En résumé, les festivals qui maîtrisent l’UGC créent autour de leurs événements une culture du partage de contenus, soutenue par des accords clairs et le respect des participants. Ils préparent le terrain — parfois au sens littéral — pour créer des moments faciles à partager, impliquent activement les créateurs et les fans et veillent à ce que chacun connaisse ses droits et ses responsabilités. Le résultat est une relation symbiotique : les fans bénéficient de reconnaissance et d’interactions mémorables, tandis que le festival gagne en portée et se constitue une archive de contenus authentiques.

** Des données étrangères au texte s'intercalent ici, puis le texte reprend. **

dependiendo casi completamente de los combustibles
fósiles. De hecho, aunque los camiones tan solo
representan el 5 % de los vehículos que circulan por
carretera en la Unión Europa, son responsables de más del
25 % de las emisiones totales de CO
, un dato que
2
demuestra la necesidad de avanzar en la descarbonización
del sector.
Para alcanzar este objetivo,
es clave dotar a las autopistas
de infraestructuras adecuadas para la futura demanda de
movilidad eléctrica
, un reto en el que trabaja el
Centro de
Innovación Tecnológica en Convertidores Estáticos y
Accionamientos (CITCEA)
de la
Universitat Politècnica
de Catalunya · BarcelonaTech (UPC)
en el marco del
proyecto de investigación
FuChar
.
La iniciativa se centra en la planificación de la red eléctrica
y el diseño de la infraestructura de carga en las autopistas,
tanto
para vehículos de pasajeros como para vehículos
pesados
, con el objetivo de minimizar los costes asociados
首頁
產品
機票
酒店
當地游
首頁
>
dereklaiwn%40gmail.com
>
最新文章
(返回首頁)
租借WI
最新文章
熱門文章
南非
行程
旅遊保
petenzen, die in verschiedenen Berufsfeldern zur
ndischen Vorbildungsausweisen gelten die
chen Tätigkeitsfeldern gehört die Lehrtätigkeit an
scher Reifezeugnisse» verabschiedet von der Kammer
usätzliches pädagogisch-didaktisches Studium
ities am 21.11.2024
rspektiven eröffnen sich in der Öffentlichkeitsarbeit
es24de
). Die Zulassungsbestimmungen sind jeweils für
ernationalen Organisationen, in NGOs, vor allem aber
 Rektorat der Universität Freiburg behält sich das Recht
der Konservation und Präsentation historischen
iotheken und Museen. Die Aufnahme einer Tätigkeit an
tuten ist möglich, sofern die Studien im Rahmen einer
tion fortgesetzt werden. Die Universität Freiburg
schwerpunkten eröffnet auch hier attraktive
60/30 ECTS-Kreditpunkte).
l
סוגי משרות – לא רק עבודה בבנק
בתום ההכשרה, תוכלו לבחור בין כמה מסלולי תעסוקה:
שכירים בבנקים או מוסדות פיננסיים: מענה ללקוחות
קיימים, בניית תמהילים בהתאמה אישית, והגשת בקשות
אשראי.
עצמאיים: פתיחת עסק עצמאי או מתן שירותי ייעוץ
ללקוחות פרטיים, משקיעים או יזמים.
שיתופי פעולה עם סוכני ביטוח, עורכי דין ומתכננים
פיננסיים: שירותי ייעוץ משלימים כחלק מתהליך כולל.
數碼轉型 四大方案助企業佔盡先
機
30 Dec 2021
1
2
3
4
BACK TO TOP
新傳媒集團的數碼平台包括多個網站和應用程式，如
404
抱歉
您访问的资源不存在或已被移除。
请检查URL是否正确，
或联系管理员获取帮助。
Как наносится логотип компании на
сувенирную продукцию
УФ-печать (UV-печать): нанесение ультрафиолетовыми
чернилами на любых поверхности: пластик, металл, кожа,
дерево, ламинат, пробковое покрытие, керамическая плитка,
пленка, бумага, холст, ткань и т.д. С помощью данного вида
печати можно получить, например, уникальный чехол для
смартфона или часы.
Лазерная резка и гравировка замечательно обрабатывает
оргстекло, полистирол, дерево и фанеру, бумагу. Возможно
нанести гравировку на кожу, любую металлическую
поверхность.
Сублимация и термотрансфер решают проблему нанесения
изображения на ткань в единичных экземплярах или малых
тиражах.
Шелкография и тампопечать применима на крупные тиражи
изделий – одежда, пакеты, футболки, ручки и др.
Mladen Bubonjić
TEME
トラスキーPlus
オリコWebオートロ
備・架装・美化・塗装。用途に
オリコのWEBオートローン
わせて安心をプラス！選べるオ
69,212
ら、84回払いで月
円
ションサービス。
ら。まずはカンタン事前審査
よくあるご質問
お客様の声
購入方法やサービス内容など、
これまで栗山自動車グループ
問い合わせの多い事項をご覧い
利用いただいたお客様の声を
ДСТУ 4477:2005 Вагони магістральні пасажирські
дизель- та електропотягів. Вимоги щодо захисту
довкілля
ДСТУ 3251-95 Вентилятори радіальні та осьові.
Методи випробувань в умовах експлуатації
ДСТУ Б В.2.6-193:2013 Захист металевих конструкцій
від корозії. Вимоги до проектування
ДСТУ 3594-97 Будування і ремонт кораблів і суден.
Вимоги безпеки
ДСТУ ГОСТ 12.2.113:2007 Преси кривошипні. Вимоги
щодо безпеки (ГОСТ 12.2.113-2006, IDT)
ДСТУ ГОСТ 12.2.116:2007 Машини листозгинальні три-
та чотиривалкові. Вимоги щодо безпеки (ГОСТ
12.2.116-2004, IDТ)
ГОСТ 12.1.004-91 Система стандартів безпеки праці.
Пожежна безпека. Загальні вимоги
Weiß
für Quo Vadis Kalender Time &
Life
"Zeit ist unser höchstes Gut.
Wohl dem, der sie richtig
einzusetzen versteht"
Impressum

Par ailleurs, l’analyse des études de cas et des résultats de campagnes UGC payantes dans le secteur des événements en direct fait apparaître une tendance claire : rémunérer équitablement les créateurs tout en leur laissant une liberté créative produit le meilleur retour sur dépenses publicitaires (ROAS). Ces réussites de créateurs UGC montrent qu’un budget dédié aux contenus produits par les fans surpasse souvent les vidéos promotionnelles traditionnelles très travaillées, en rapprochant la création de communauté organique du marketing à la performance.
À retenir
- Clarifiez les droits dès le départ : Incluez une clause de consentement à la photo et à la vidéo dans les conditions de billetterie et affichez des rappels sur le site de l’événement. Demandez toujours l’autorisation d’un créateur avant d’utiliser un contenu précis. La transparence sur les droits renforce la confiance et protège juridiquement votre festival.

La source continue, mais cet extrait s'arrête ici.